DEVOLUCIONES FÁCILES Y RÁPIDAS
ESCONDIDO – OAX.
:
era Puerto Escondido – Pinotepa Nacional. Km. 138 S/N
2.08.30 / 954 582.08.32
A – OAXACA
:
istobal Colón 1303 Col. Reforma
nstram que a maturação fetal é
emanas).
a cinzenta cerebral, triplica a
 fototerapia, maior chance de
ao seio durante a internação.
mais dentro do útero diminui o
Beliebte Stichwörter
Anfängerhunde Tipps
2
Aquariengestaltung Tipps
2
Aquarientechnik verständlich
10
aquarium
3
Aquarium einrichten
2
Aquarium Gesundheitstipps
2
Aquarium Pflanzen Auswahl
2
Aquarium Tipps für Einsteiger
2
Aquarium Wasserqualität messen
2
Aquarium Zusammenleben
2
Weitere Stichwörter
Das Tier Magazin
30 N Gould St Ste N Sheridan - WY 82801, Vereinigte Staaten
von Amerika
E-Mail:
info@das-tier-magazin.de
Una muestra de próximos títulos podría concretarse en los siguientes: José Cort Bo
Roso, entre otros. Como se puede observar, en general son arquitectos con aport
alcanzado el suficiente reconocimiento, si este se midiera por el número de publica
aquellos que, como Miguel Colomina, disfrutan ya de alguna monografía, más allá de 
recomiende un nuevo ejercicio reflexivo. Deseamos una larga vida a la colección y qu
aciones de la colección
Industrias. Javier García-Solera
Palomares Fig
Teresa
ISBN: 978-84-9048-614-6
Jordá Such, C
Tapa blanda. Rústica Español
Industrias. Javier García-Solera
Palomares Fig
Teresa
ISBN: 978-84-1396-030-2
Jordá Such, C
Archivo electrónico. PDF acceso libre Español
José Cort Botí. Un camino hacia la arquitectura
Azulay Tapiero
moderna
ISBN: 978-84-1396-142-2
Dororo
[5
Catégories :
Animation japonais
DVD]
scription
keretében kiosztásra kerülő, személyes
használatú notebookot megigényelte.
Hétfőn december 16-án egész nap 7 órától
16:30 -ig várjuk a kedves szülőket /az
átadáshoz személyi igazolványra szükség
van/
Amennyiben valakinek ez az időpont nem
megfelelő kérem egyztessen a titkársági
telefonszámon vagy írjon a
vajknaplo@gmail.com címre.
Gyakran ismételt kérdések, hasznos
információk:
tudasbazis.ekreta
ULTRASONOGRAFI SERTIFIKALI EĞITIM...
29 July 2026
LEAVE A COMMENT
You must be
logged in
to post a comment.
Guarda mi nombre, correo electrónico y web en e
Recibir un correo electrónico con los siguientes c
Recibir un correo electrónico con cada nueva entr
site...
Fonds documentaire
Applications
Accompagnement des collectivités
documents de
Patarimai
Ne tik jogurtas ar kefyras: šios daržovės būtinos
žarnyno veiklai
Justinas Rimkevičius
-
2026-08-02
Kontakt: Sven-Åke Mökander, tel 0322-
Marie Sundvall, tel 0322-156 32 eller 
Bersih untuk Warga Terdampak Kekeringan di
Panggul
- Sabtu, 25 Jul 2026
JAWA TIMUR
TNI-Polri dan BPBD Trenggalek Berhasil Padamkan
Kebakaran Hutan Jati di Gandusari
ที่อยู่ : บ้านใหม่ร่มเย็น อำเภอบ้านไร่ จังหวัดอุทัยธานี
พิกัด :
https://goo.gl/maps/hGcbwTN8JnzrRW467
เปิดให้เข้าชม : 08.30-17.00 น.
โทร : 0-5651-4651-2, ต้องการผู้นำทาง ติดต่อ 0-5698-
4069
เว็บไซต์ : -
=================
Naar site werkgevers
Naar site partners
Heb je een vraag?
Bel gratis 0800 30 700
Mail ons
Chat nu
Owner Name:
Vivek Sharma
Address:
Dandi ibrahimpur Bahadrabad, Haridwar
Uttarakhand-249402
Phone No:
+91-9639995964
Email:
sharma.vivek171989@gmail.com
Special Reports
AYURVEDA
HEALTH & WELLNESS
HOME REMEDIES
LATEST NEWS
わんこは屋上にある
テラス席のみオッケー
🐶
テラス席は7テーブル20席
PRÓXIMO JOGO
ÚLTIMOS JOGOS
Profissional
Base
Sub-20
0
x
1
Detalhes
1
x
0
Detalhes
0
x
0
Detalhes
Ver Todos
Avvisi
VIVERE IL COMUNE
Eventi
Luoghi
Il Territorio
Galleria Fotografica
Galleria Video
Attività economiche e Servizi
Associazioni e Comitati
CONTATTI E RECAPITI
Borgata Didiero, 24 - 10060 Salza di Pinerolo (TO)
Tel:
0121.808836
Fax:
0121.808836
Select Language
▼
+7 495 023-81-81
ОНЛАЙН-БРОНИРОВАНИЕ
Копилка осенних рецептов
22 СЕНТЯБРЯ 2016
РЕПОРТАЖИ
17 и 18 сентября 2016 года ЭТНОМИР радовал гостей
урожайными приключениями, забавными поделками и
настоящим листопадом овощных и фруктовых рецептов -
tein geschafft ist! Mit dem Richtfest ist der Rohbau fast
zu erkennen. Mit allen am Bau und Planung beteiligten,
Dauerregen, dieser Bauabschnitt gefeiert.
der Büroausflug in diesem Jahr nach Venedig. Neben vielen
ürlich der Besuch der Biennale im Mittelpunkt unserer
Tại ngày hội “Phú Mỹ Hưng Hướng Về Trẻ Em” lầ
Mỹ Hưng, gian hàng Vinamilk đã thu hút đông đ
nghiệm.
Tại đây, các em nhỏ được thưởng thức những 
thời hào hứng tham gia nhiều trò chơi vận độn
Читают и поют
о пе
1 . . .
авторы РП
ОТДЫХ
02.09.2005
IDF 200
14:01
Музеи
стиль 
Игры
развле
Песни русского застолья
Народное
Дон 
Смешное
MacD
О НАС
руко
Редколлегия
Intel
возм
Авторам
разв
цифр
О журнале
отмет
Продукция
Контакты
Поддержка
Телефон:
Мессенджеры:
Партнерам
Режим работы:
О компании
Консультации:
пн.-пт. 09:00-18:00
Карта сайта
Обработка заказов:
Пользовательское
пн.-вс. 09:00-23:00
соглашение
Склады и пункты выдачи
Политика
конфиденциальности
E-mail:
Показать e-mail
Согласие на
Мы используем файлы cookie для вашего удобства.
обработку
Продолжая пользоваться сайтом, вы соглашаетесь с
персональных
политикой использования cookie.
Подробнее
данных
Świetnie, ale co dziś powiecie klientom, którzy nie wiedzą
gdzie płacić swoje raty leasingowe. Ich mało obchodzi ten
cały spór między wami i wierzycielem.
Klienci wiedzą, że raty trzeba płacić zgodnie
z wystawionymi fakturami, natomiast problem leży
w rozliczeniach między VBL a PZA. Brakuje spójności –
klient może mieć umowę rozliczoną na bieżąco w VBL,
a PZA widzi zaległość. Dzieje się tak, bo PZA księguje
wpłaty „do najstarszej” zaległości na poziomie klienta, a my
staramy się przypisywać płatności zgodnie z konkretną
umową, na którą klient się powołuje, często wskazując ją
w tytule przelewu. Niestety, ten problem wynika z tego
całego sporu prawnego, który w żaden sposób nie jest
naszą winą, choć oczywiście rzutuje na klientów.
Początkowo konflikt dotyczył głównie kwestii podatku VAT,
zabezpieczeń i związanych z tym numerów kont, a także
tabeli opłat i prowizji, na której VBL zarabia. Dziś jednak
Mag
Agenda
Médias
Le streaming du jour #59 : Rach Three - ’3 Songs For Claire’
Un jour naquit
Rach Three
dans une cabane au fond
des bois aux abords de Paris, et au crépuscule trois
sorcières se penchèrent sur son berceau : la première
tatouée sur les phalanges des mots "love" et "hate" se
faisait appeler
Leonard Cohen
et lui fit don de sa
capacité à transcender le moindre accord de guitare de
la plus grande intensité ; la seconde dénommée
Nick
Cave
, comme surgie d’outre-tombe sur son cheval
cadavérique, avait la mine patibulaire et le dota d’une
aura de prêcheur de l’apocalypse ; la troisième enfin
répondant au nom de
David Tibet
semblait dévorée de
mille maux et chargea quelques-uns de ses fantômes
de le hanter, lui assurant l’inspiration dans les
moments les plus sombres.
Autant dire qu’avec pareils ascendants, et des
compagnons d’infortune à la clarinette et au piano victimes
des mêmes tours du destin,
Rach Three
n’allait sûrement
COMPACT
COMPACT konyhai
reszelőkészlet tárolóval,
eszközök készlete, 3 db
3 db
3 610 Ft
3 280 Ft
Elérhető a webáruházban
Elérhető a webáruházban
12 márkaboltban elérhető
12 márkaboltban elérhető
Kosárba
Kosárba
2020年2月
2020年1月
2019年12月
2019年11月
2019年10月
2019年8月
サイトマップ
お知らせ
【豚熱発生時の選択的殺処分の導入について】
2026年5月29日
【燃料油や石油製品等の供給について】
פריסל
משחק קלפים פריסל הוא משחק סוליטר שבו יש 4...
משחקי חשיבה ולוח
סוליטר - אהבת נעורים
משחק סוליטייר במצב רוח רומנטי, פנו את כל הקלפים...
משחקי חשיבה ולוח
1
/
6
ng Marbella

### To do
Taking the line with "aciones de la colección" as the first and the line with "Special Reports" as the last, retype that stretch of the data above exactly, with no other lines.

### Result below
aciones de la colección
Industrias. Javier García-Solera
Palomares Fig
Teresa
ISBN: 978-84-9048-614-6
Jordá Such, C
Tapa blanda. Rústica Español
Industrias. Javier García-Solera
Palomares Fig
Teresa
ISBN: 978-84-1396-030-2
Jordá Such, C
Archivo electrónico. PDF acceso libre Español
José Cort Botí. Un camino hacia la arquitectura
Azulay Tapiero
moderna
ISBN: 978-84-1396-142-2
Dororo
[5
Catégories :
Animation japonais
DVD]
scription
keretében kiosztásra kerülő, személyes
használatú notebookot megigényelte.
Hétfőn december 16-án egész nap 7 órától
16:30 -ig várjuk a kedves szülőket /az
átadáshoz személyi igazolványra szükség
van/
Amennyiben valakinek ez az időpont nem
megfelelő kérem egyztessen a titkársági
telefonszámon vagy írjon a
vajknaplo@gmail.com címre.
Gyakran ismételt kérdések, hasznos
információk:
tudasbazis.ekreta
ULTRASONOGRAFI SERTIFIKALI EĞITIM...
29 July 2026
LEAVE A COMMENT
You must be
logged in
to post a comment.
Guarda mi nombre, correo electrónico y web en e
Recibir un correo electrónico con los siguientes c
Recibir un correo electrónico con cada nueva entr
site...
Fonds documentaire
Applications
Accompagnement des collectivités
documents de
Patarimai
Ne tik jogurtas ar kefyras: šios daržovės būtinos
žarnyno veiklai
Justinas Rimkevičius
-
2026-08-02
Kontakt: Sven-Åke Mökander, tel 0322-
Marie Sundvall, tel 0322-156 32 eller 
Bersih untuk Warga Terdampak Kekeringan di
Panggul
- Sabtu, 25 Jul 2026
JAWA TIMUR
TNI-Polri dan BPBD Trenggalek Berhasil Padamkan
Kebakaran Hutan Jati di Gandusari
ที่อยู่ : บ้านใหม่ร่มเย็น อำเภอบ้านไร่ จังหวัดอุทัยธานี
พิกัด :
https://goo.gl/maps/hGcbwTN8JnzrRW467
เปิดให้เข้าชม : 08.30-17.00 น.
โทร : 0-5651-4651-2, ต้องการผู้นำทาง ติดต่อ 0-5698-
4069
เว็บไซต์ : -
=================
Naar site werkgevers
Naar site partners
Heb je een vraag?
Bel gratis 0800 30 700
Mail ons
Chat nu
Owner Name:
Vivek Sharma
Address:
Dandi ibrahimpur Bahadrabad, Haridwar
Uttarakhand-249402
Phone No:
+91-9639995964
Email:
sharma.vivek171989@gmail.com
Special Reports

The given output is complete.